The challenge now to heal. Yes - heal, heal into the death of the most important being in my life,my spiritguide, my soulfriend, my sweetheart. Because if there is anything that is clear right now - clear to me in any way that is eternal, that transcends this daily work of mine with numbers, balances, science and the material - it's that one can only die two ways; healed or unhealed. No one avoids the process. No one avoids the pain. But one can go in wholeness and completion, or in anguish and regret.

And the quality of Lila's death depends on my wholeness, my healing, my spiritual strength for it to be a healed and loving passage. I know she doesn't want to leave me. I know her whole being aches for those happy days when she was a young dog and we explored the forests together, played on the beach in NS, faced each challenge (and there were many) together, with confidence and determination and love.

But she has to go, and I have to be healed. There is nothing in herself that needs healing; Lila is perfect in her heart. And there is nothing in our relationship that is stressed, wrongful, that I need to amend; I have never been anything but a good Mom, I will say this with pride. Nothing is perfect and I wish I'd been less busy, less wrapped up in my own stuff, had more money. But I look at the 13 years and I cannot fault myself. I put her first, I did when she ruptured her cruciates at 3, the little minx, and I put her first now. Some will call me crazy, but those "some" do not matter. I find no fault with myself here, try though as I might. Yet, there is healing that needs to come. In me. So she can leave in love and wholeness.

And you know we humans would rather "be ruined than changed" yet change I will, and fast.

So, finding that peace, that wholeness, is the purpose of this blog. To tell her story, to keep this precious, sacred endtime forever alive, but to also find my healing in it as well. Because that was her role in life, aside from the sheer intrinsic beauty that dogs are, in their simplicity, open heartedness and joy, the special ones come with a purpose. So this is my last gift to you my little bunny, and the only one that really ever mattered. That somehow I can heal, release myself form my own patterns of self sabotage and frustration. In healing you, I brought myself closer, step by difficult step. In letting you go, the circle completes. I will find my power in your memory, the place inside me that YOU created, the work I do, the person I've become.

For you, Radley - anything.
Mommy loves Lila - so much love Lila.



3 comments:

some random female said...

My heart is breaking for you, Cat. I'm so sorry....

Donna F.

Cat said...

Thank you Donna, it's a heartbreaking journey allright, but I always knew this day would come and atleast we don't walk it alone.

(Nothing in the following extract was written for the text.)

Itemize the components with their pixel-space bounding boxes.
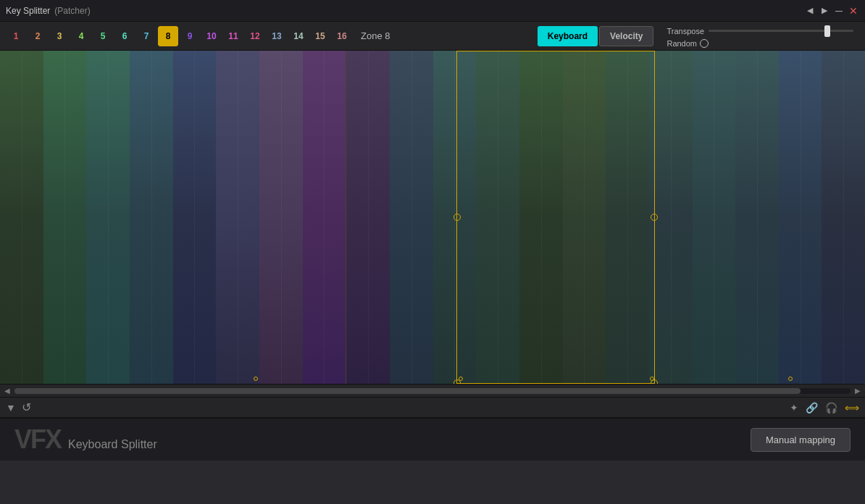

I take great comfort from knowing how many others out there love and care for us and know what we are facing. Those who don't understand, who think this is "just" a dog - well, who can explain to them? Why even try?

mldy6472 said...

My heart breaks with you and as i read your blogg i too shed tears of you heartache. I Feel your pain as i have been there too. But as time has it hearts will heal and God will guide you and with time we will all walk the rainbow bridge with our fur kids with all of our health renewed we will once again be happy and whole.